What is needed>
Work out the number of lines with the word "ARTÍCULO" in the material below, then reply with that number only.
START Source material
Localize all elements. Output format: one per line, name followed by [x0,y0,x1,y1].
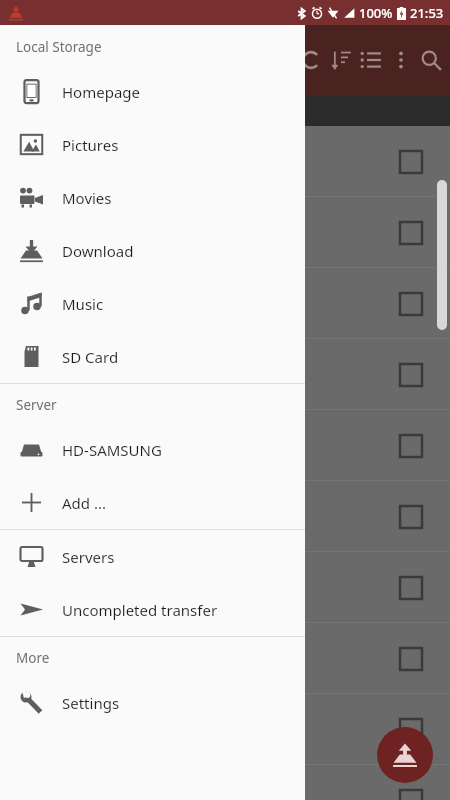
staticText: Add ... [62,493,106,513]
button[interactable]: Sort [326,40,356,80]
button[interactable]: Upload [377,727,433,783]
button[interactable]: List view [356,40,386,80]
button[interactable]: SD Card [0,330,305,383]
staticText: Servers [62,547,115,567]
button[interactable] [0,552,450,623]
button[interactable]: Settings [0,676,305,729]
staticText: SD Card [62,347,119,367]
staticText: More [16,649,50,667]
button[interactable]: Homepage [0,65,305,118]
button[interactable]: Add ... [0,476,305,529]
staticText: 100% [359,4,393,22]
staticText: HD-SAMSUNG [62,440,162,460]
button[interactable]: HD-SAMSUNG [0,423,305,476]
button[interactable] [0,623,450,694]
button[interactable] [0,268,450,339]
staticText: 21:53 [410,4,444,22]
button[interactable]: Movies [0,171,305,224]
button[interactable]: Download [0,224,305,277]
staticText: Local Storage [16,38,102,56]
button[interactable]: Uncompleted transfer [0,583,305,636]
staticText: Download [62,241,134,261]
staticText: Movies [62,188,112,208]
button[interactable] [0,481,450,552]
staticText: Pictures [62,135,119,155]
button[interactable] [0,126,450,197]
staticText: Uncompleted transfer [62,600,218,620]
staticText: Music [62,294,104,314]
button[interactable]: Servers [0,530,305,583]
staticText: Homepage [62,82,141,102]
button[interactable]: Music [0,277,305,330]
button[interactable] [0,694,450,765]
button[interactable] [0,197,450,268]
button[interactable]: Refresh [296,40,326,80]
button[interactable]: More options [386,40,416,80]
button[interactable]: Search [416,40,446,80]
staticText: Server [16,396,57,414]
button[interactable] [0,339,450,410]
button[interactable] [0,765,450,800]
staticText: Settings [62,693,120,713]
button[interactable] [0,410,450,481]
button[interactable]: Pictures [0,118,305,171]
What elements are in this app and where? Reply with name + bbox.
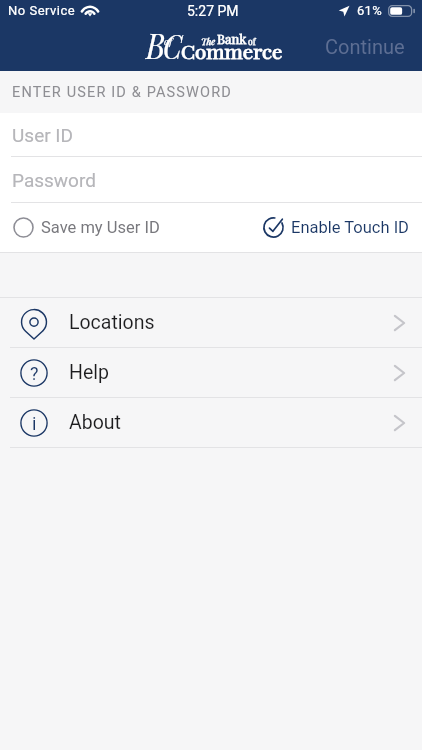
staticText: Locations xyxy=(69,311,155,334)
button[interactable]: User ID xyxy=(0,113,422,156)
staticText: 61% xyxy=(357,3,383,18)
staticText: Enable Touch ID xyxy=(291,218,409,237)
staticText: No Service xyxy=(8,3,76,18)
staticText: Continue xyxy=(325,35,405,58)
staticText: C xyxy=(163,22,182,67)
staticText: 5:27 PM xyxy=(187,3,239,19)
staticText: of xyxy=(164,34,173,47)
staticText: The xyxy=(201,35,216,47)
other: Locations xyxy=(20,311,48,339)
staticText: Help xyxy=(69,361,109,384)
button[interactable]: About xyxy=(0,398,422,447)
button[interactable]: Password xyxy=(0,157,422,202)
staticText: B xyxy=(146,21,166,68)
staticText: Commerce xyxy=(181,38,282,63)
staticText: i xyxy=(32,413,37,434)
staticText: of xyxy=(248,36,256,47)
staticText: About xyxy=(69,411,121,434)
other: Help xyxy=(20,359,48,387)
button[interactable]: Help xyxy=(0,348,422,397)
staticText: User ID xyxy=(12,124,73,146)
staticText: Save my User ID xyxy=(41,218,160,237)
button[interactable]: Continue xyxy=(311,24,422,69)
staticText: Password xyxy=(12,169,96,191)
button[interactable]: Locations xyxy=(0,298,422,347)
button[interactable]: Save my User ID xyxy=(0,210,168,245)
staticText: ? xyxy=(30,363,39,384)
button[interactable]: Enable Touch ID xyxy=(255,210,422,245)
staticText: ENTER USER ID & PASSWORD xyxy=(12,84,233,101)
staticText: Bank xyxy=(217,30,247,47)
other: About xyxy=(20,409,48,437)
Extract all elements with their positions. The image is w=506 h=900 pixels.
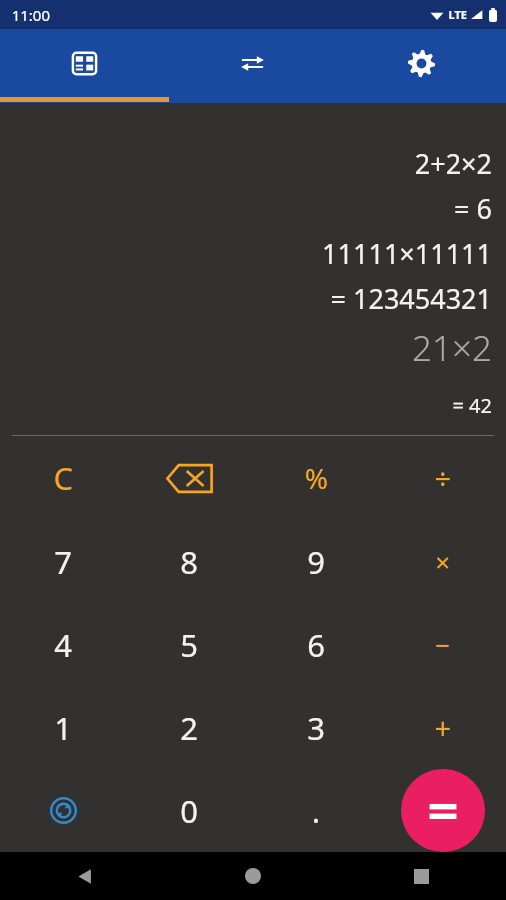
button[interactable]: × xyxy=(379,520,506,603)
staticText: 5 xyxy=(180,624,198,666)
button[interactable]: 6 xyxy=(252,603,379,686)
staticText: 3 xyxy=(307,707,325,749)
button[interactable]: ÷ xyxy=(379,436,506,520)
staticText: = 123454321 xyxy=(330,280,492,317)
staticText: × xyxy=(435,544,450,579)
staticText: 1 xyxy=(54,707,72,749)
staticText: % xyxy=(304,459,328,497)
button[interactable]: Back xyxy=(0,852,168,900)
button[interactable]: . xyxy=(252,769,379,852)
staticText: 0 xyxy=(180,790,198,832)
staticText: 4 xyxy=(54,624,72,666)
button[interactable]: 8 xyxy=(126,520,252,603)
button[interactable]: Settings xyxy=(337,29,506,97)
staticText: 21×2 xyxy=(412,324,492,372)
button[interactable]: 9 xyxy=(252,520,379,603)
button[interactable]: 4 xyxy=(0,603,126,686)
button[interactable]: 5 xyxy=(126,603,252,686)
button[interactable]: Backspace xyxy=(126,436,252,520)
button[interactable]: Equals xyxy=(401,769,485,852)
button[interactable]: % xyxy=(252,436,379,520)
button[interactable]: Home xyxy=(168,852,337,900)
button[interactable]: 7 xyxy=(0,520,126,603)
staticText: LTE xyxy=(448,7,467,22)
staticText: 8 xyxy=(180,541,198,583)
button[interactable]: Convert xyxy=(168,29,337,97)
button[interactable]: 1 xyxy=(0,686,126,769)
staticText: − xyxy=(435,627,450,662)
button[interactable]: 3 xyxy=(252,686,379,769)
button[interactable]: 2 xyxy=(126,686,252,769)
button[interactable]: − xyxy=(379,603,506,686)
staticText: 9 xyxy=(307,541,325,583)
staticText: ÷ xyxy=(434,459,451,498)
staticText: = 42 xyxy=(452,392,492,419)
button[interactable]: 0 xyxy=(126,769,252,852)
button[interactable]: + xyxy=(379,686,506,769)
staticText: . xyxy=(311,790,320,832)
staticText: = 6 xyxy=(454,190,492,227)
staticText: 11111×11111 xyxy=(322,235,492,272)
staticText: 11:00 xyxy=(11,5,50,25)
button[interactable]: Recents xyxy=(337,852,506,900)
button[interactable]: C xyxy=(0,436,126,520)
staticText: C xyxy=(53,457,73,499)
staticText: 6 xyxy=(307,624,325,666)
staticText: 7 xyxy=(54,541,72,583)
button[interactable]: History xyxy=(0,769,126,852)
button[interactable]: Calculator xyxy=(0,29,168,97)
staticText: 2+2×2 xyxy=(414,145,492,182)
staticText: 2 xyxy=(180,707,198,749)
staticText: + xyxy=(434,708,451,747)
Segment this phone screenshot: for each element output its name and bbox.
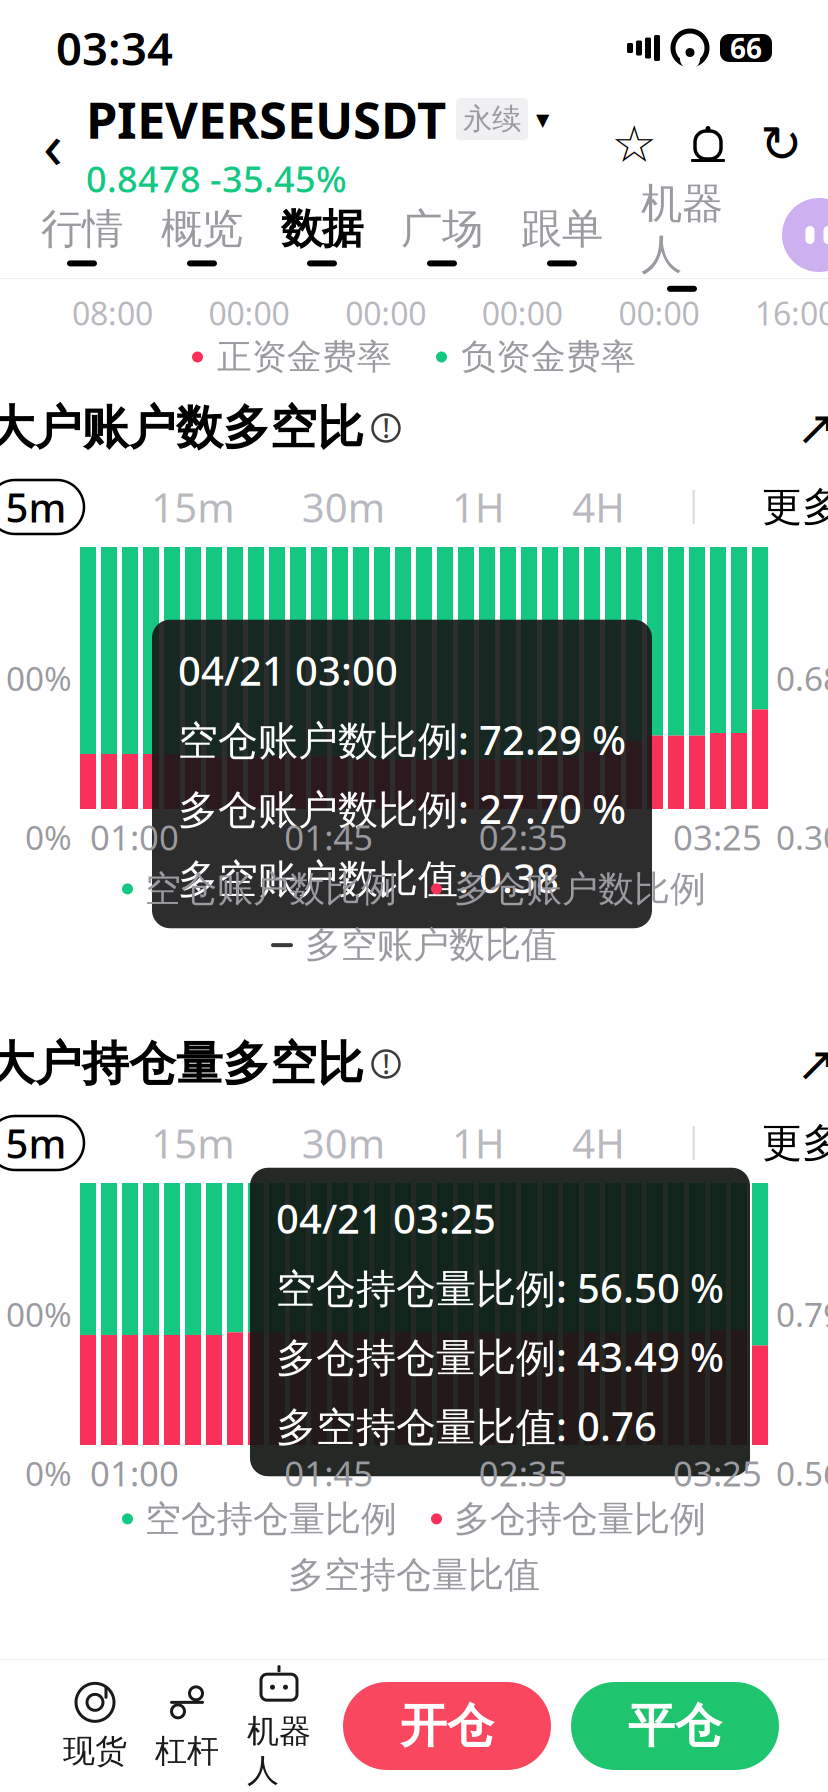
button[interactable]: 概览: [142, 192, 262, 278]
staticText: 01:00: [90, 1450, 179, 1496]
button[interactable]: 数据: [262, 192, 382, 278]
staticText: ↗: [796, 401, 828, 455]
staticText: 15m: [151, 1116, 234, 1170]
staticText: 数据: [281, 204, 363, 254]
button[interactable]: Alerts: [688, 120, 728, 168]
staticText: 概览: [161, 204, 243, 254]
staticText: 01:45: [284, 1450, 373, 1496]
staticText: 0.79: [776, 1292, 828, 1336]
button[interactable]: 5m: [0, 1116, 84, 1170]
staticText: 机器人: [641, 178, 723, 280]
staticText: 行情: [41, 204, 123, 254]
staticText: ↻: [760, 115, 802, 173]
staticText: 开仓: [400, 1697, 494, 1755]
staticText: PIEVERSEUSDT: [86, 86, 446, 153]
staticText: 负资金费率: [461, 336, 636, 378]
staticText: 0.8478 -35.45%: [86, 155, 347, 202]
button[interactable]: 平仓: [571, 1682, 779, 1770]
staticText: 0%: [25, 1451, 72, 1495]
button[interactable]: 跟单: [502, 192, 622, 278]
staticText: 0.56: [776, 1451, 828, 1495]
button[interactable]: 15m: [151, 1116, 234, 1170]
staticText: 多仓持仓量比例: 43.49 %: [276, 1330, 724, 1383]
staticText: 多仓持仓量比例: [454, 1497, 706, 1541]
button[interactable]: 开仓: [343, 1682, 551, 1770]
staticText: ‹: [43, 102, 63, 186]
staticText: 跟单: [521, 204, 603, 254]
button[interactable]: Share: [760, 120, 802, 168]
staticText: 更多: [762, 1118, 828, 1168]
button[interactable]: 1H: [452, 1116, 505, 1170]
button[interactable]: 机器人: [233, 1674, 325, 1778]
button[interactable]: Info: [364, 1042, 408, 1086]
staticText: 66: [730, 29, 762, 67]
staticText: 16:00: [755, 292, 828, 334]
staticText: 多空账户数比值: [305, 923, 557, 967]
button[interactable]: 30m: [302, 480, 385, 534]
staticText: 多空持仓量比值: 0.76: [276, 1399, 657, 1452]
staticText: 100%: [0, 656, 72, 700]
button[interactable]: 行情: [22, 192, 142, 278]
staticText: 现货: [63, 1731, 127, 1771]
staticText: 5m: [6, 480, 66, 534]
staticText: 机器人: [247, 1712, 311, 1790]
staticText: 30m: [302, 1116, 385, 1170]
button[interactable]: 广场: [382, 192, 502, 278]
button[interactable]: 更多: [762, 1116, 828, 1170]
staticText: 0.30: [776, 815, 828, 859]
staticText: 平仓: [628, 1697, 722, 1755]
staticText: 00:00: [209, 292, 290, 334]
staticText: 大户持仓量多空比: [0, 1035, 364, 1093]
staticText: 03:25: [673, 1450, 762, 1496]
staticText: 1H: [452, 480, 505, 534]
staticText: 多仓账户数比例: 27.70 %: [178, 782, 626, 835]
staticText: 02:35: [479, 814, 568, 860]
staticText: 04/21 03:25: [276, 1192, 496, 1245]
staticText: 30m: [302, 480, 385, 534]
button[interactable]: Back: [26, 107, 80, 181]
button[interactable]: 杠杆: [141, 1674, 233, 1778]
button[interactable]: 15m: [151, 480, 234, 534]
staticText: 0.68: [776, 656, 828, 700]
staticText: 杠杆: [155, 1731, 219, 1771]
staticText: 4H: [572, 1116, 625, 1170]
staticText: 4H: [572, 480, 625, 534]
staticText: 03:34: [56, 18, 173, 78]
button[interactable]: 5m: [0, 480, 84, 534]
staticText: 02:35: [479, 1450, 568, 1496]
staticText: 空仓持仓量比例: [145, 1497, 397, 1541]
staticText: 5m: [6, 1116, 66, 1170]
button[interactable]: 现货: [49, 1674, 141, 1778]
staticText: 多仓账户数比例: [454, 867, 706, 911]
staticText: 空仓账户数比例: 72.29 %: [178, 713, 626, 766]
staticText: 0%: [25, 815, 72, 859]
button[interactable]: 4H: [572, 1116, 625, 1170]
button[interactable]: 30m: [302, 1116, 385, 1170]
button[interactable]: Favorite: [612, 120, 656, 168]
staticText: 04/21 03:00: [178, 644, 398, 697]
button[interactable]: 1H: [452, 480, 505, 534]
staticText: 00:00: [618, 292, 699, 334]
button[interactable]: Open chart: [792, 1040, 828, 1088]
staticText: 01:00: [90, 814, 179, 860]
button[interactable]: Info: [364, 406, 408, 450]
staticText: ☆: [612, 115, 656, 173]
button[interactable]: Open chart: [792, 404, 828, 452]
staticText: 永续: [463, 101, 521, 137]
staticText: 大户账户数多空比: [0, 399, 364, 457]
staticText: 更多: [762, 482, 828, 532]
button[interactable]: 4H: [572, 480, 625, 534]
staticText: 空仓持仓量比例: 56.50 %: [276, 1261, 724, 1314]
staticText: 100%: [0, 1292, 72, 1336]
button[interactable]: 机器人: [622, 192, 742, 278]
staticText: 01:45: [284, 814, 373, 860]
staticText: 空仓账户数比例: [145, 867, 397, 911]
staticText: 正资金费率: [217, 336, 392, 378]
button[interactable]: 更多: [762, 480, 828, 534]
staticText: 广场: [401, 204, 483, 254]
staticText: !: [382, 410, 390, 446]
staticText: !: [382, 1046, 390, 1082]
staticText: 1H: [452, 1116, 505, 1170]
button[interactable]: 永续: [456, 98, 549, 140]
staticText: 00:00: [345, 292, 426, 334]
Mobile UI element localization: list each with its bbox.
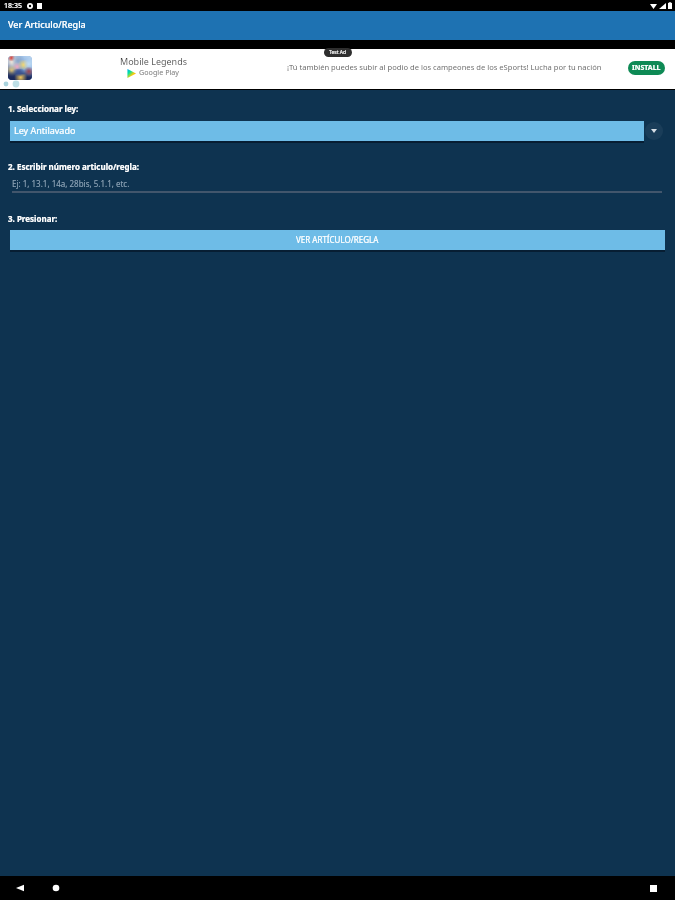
staticText: Test Ad [329, 49, 347, 56]
staticText: 3. Presionar: [8, 213, 58, 224]
staticText: Ley Antilavado [14, 124, 76, 136]
button[interactable]: Anuncio Mobile Legends [0, 49, 675, 89]
button[interactable]: Home [52, 884, 60, 892]
button[interactable]: Desplegar opciones [645, 122, 663, 140]
button[interactable]: Ej: 1, 13.1, 14a, 28bis, 5.1.1, etc. [12, 178, 662, 193]
button[interactable]: VER ARTÍCULO/REGLA [10, 230, 665, 250]
staticText: INSTALL [632, 63, 661, 73]
staticText: Ej: 1, 13.1, 14a, 28bis, 5.1.1, etc. [12, 178, 130, 189]
button[interactable]: Ver Articulo/Regla [0, 11, 675, 40]
button[interactable]: Ley Antilavado [10, 121, 644, 141]
staticText: ¡Tú también puedes subir al podio de los… [287, 62, 602, 72]
staticText: Google Play [139, 67, 180, 77]
staticText: 18:35 [4, 1, 22, 11]
button[interactable]: INSTALL [628, 61, 665, 75]
staticText: Mobile Legends [120, 55, 188, 67]
staticText: VER ARTÍCULO/REGLA [296, 234, 379, 245]
button[interactable]: Back [16, 884, 24, 892]
staticText: 2. Escribir número articulo/regla: [8, 161, 140, 172]
staticText: Ver Articulo/Regla [8, 18, 86, 30]
staticText: 1. Seleccionar ley: [8, 103, 79, 114]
END Source material
Answer to the exercise>
2